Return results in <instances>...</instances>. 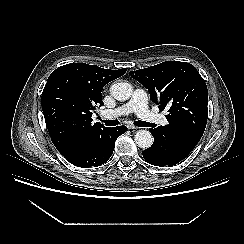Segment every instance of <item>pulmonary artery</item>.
<instances>
[{"mask_svg": "<svg viewBox=\"0 0 244 244\" xmlns=\"http://www.w3.org/2000/svg\"><path fill=\"white\" fill-rule=\"evenodd\" d=\"M130 113H136L142 120L149 123L164 126L168 122L164 115L154 113L149 109L148 96L143 89H136L129 102L115 109L104 111L103 116L105 118H114Z\"/></svg>", "mask_w": 244, "mask_h": 244, "instance_id": "1", "label": "pulmonary artery"}]
</instances>
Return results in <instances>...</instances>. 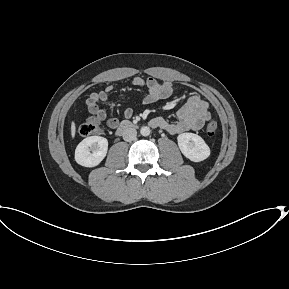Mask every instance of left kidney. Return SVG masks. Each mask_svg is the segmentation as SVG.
<instances>
[{
	"label": "left kidney",
	"mask_w": 289,
	"mask_h": 289,
	"mask_svg": "<svg viewBox=\"0 0 289 289\" xmlns=\"http://www.w3.org/2000/svg\"><path fill=\"white\" fill-rule=\"evenodd\" d=\"M182 154L193 162L205 160L210 155V148L197 134L182 133L177 137Z\"/></svg>",
	"instance_id": "1"
}]
</instances>
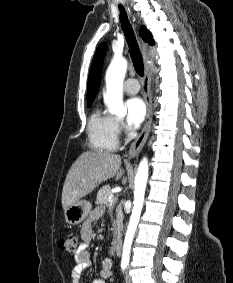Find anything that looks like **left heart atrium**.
Instances as JSON below:
<instances>
[{
	"label": "left heart atrium",
	"mask_w": 233,
	"mask_h": 283,
	"mask_svg": "<svg viewBox=\"0 0 233 283\" xmlns=\"http://www.w3.org/2000/svg\"><path fill=\"white\" fill-rule=\"evenodd\" d=\"M126 122L130 129L138 128L146 115V107L143 100L139 97L129 98L126 103Z\"/></svg>",
	"instance_id": "obj_1"
}]
</instances>
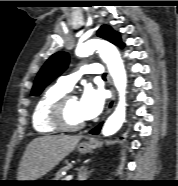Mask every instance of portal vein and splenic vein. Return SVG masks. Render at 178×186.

◇ ◇ ◇ ◇ ◇ ◇ ◇

### What is expected
Exactly as written, restate the lines from the one that contains "Find anything that" through the final line of the data, both ends included, but leave out the pictures.

### Response to the exercise
Find anything that looks like **left heart atrium**.
Instances as JSON below:
<instances>
[{
	"label": "left heart atrium",
	"mask_w": 233,
	"mask_h": 283,
	"mask_svg": "<svg viewBox=\"0 0 233 283\" xmlns=\"http://www.w3.org/2000/svg\"><path fill=\"white\" fill-rule=\"evenodd\" d=\"M126 122L130 129L138 128L146 115V107L143 100L139 97L129 98L126 103Z\"/></svg>",
	"instance_id": "obj_1"
}]
</instances>
Mask every instance of portal vein and splenic vein. Return SVG masks. Render at 178×186.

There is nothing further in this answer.